On 2022-09-21 08:46, Geert Uytterhoeven wrote:
Hi Rob, Krzysztof, This is a topic that came up at the RISC-V BoF at Plumbers, and it was suggested to bring it up with you. The same SoC may be available with either RISC-V or other (e.g. ARM) CPU cores (an example of this are the Renesas RZ/Five and RZ/G2UL SoCs). To avoid duplication, we would like to have: - <riscv-soc>.dtsi includes <base-soc>.dtsi, - <arm-soc>.dtsi includes <base-soc>.dtsi. Unfortunately RISC-V and ARM typically use different types of interrupt controllers, using different bindings (e.g. 2-cell vs. 3-cell), and possibly using different interrupt numbers. Hence the interrupt-parent and interrupts{-extended} properties should be different, too.
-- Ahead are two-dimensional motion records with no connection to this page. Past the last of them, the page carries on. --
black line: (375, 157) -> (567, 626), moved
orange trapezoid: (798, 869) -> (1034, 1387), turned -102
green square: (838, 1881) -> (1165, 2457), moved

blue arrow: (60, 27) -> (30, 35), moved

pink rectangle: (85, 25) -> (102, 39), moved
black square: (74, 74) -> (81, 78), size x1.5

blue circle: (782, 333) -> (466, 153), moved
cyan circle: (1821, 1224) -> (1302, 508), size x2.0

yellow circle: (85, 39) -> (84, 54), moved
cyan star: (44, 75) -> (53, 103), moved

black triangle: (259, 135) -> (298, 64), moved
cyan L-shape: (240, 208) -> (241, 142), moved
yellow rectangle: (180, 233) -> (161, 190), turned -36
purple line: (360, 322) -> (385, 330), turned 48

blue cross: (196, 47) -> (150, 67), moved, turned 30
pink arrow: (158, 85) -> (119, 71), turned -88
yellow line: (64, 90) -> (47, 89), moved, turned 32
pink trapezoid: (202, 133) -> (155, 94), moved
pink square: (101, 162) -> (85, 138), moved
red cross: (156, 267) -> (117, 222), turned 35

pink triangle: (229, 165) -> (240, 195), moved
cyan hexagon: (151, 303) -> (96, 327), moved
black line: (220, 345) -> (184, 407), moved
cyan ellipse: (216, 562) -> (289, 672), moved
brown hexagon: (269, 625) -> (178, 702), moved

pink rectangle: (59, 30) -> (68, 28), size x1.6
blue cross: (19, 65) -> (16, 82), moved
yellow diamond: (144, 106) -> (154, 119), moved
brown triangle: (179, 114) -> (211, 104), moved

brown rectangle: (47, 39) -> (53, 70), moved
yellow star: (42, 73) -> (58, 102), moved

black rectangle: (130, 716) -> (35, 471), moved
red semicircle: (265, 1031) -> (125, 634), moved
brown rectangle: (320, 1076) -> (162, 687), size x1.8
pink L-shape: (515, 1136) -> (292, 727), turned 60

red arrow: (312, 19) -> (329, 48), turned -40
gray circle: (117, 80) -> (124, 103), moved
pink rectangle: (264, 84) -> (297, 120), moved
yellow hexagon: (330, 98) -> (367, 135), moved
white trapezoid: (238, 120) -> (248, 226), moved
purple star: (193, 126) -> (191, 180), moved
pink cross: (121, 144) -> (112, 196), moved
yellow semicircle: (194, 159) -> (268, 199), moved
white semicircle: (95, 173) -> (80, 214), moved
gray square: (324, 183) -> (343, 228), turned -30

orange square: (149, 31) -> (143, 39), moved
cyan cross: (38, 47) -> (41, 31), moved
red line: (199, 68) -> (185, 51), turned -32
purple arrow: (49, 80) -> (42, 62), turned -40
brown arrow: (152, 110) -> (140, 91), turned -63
Possible solutions[1]: 1. interrupt-map 2. Use a SOC_PERIPHERAL_IRQ() macro in interrupts properties in <base-soc>.dtsi, with - #define SOC_PERIPHERAL_IRQ(nr, na) nr // RISC-V - #define SOC_PERIPHERAL_IRQ(nr, na) GIC_SPI na // ARM Note that the cpp/dtc combo does not support arithmetic, so even the simple case where nr = 32 + na cannot be simplified. 3. Wrap inside RISCV() and ARM() macros, e.g.: RISCV(interrupts = <412 IRQ_TYPE_LEVEL_HIGH>;) ARM(interrupts = <GIC_SPI 380 IRQ_TYPE_LEVEL_HIGH>;) Cfr. ARM() and THUMB() in arch/arm/include/asm/unified.h, as used to express the same operation using plain ARM or ARM Thumb instructions.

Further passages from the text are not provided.